When children get bored it often causes them to ask their parents to solve their little problem, which in turn makes parents impatient. “Find something to do!”, may be the cry of the exasperated parent. This raises two questions: 1) what is boredom and 2) what is to be done about it?
To begin, I have yet to find a good definition of boredom. But it does seem to possess two dimensions 1) the environment 2) personal motivation. Here are examples:
1) A bored schoolchild in a classroom where an uninteresting subject is being taught on a hot day.
2) An adult who can’t get motivated to start certain attractive activities.
There must be a complicated link at play between the environment and the desires of the individual. Either you are trapped in the eggshell of boredom or you crack through it and escape.
In retirement the issue of boredom can arise; and in small doses it should not create problems.

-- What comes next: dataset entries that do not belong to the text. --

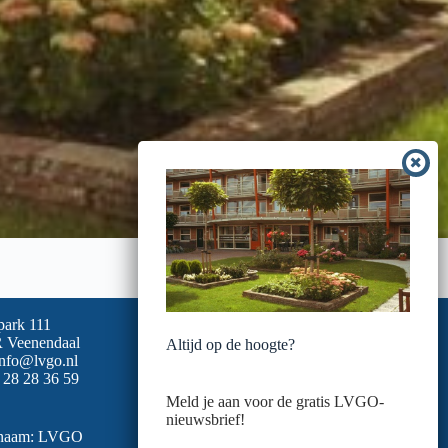
park 111
 Veenendaal
Altijd op de hoogte?
info@lvgo.nl
 28 28 36 59
Meld je aan voor de gratis LVGO-
nieuwsbrief!
snaam: LVGO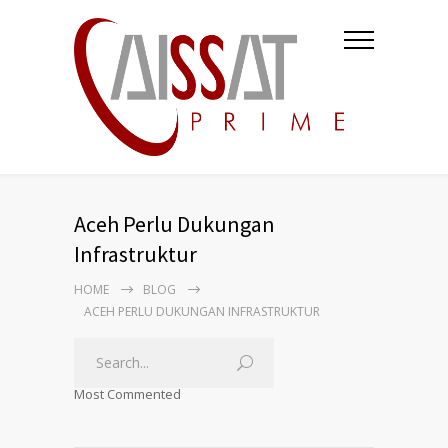
Aceh Perlu Dukungan
Infrastruktur
HOME
BLOG
ACEH PERLU DUKUNGAN INFRASTRUKTUR
Most Commented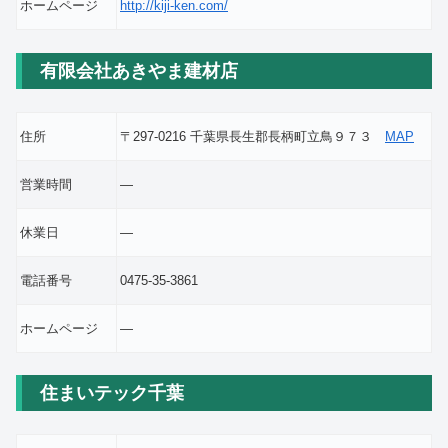
ホームページ
http://kiji-ken.com/
有限会社あきやま建材店
住所
〒297-0216 千葉県長生郡長柄町立鳥９７３
MAP
営業時間
―
休業日
―
電話番号
0475-35-3861
ホームページ
―
住まいテック千葉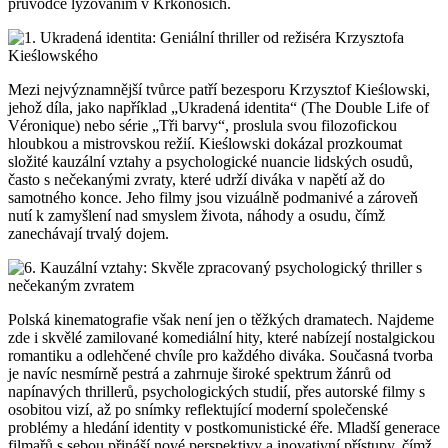
průvodce lyžováním v Krkonoších.
Mezi nejvýznamnější tvůrce patří bezesporu Krzysztof Kieślowski,
jehož díla, jako například „Ukradená identita“ (The Double Life of
Véronique) nebo série „Tři barvy“, proslula svou filozofickou
hloubkou a mistrovskou režií. Kieślowski dokázal prozkoumat
složité kauzální vztahy a psychologické nuancie lidských osudů,
často s nečekanými zvraty, které udrží diváka v napětí až do
samotného konce. Jeho filmy jsou vizuálně podmanivé a zároveň
nutí k zamyšlení nad smyslem života, náhody a osudu, čímž
zanechávají trvalý dojem.
Polská kinematografie však není jen o těžkých dramatech. Najdeme
zde i skvělé zamilované komediální hity, které nabízejí nostalgickou
romantiku a odlehčené chvíle pro každého diváka. Současná tvorba
je navíc nesmírně pestrá a zahrnuje široké spektrum žánrů od
napínavých thrillerů, psychologických studií, přes autorské filmy s
osobitou vizí, až po snímky reflektující moderní společenské
problémy a hledání identity v postkomunistické éře. Mladší generace
filmařů s sebou přináší nové perspektivy a inovativní přístupy, čímž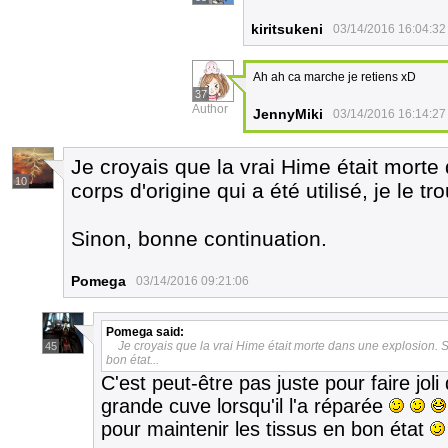
kiritsukeni
03/14/2016 16:04:32
Ah ah ca marche je retiens xD
37
Author
JennyMiki
03/14/2016 16:14:27
Je croyais que la vrai Hime était morte 
10
corps d'origine qui a été utilisé, je le tr
Sinon, bonne continuation.
Pomega
03/14/2016 09:21:06
Pomega
said:
Je croyais que la vrai Hime était morte dans une explosion. Si c
45
bon état...
C'est peut-être pas juste pour faire jo
grande cuve lorsqu'il l'a réparée
pour maintenir les tissus en bon état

In case it persists longer-term, you may want to consider your environment and your motivation, that is to say your meaning or purpose now that you have stopped working.
Possible remedies are 1) make small variations in your daily routine to see what interesting and unexpected outcomes might emerge 2) reflect on your life, in order to recall aspirations from the past that you may want to revive.
Boredom is no enemy, it may be the spark of creativity that motivates you to find purpose and meaning.
Retirement: You won’t know what it is like until you get there.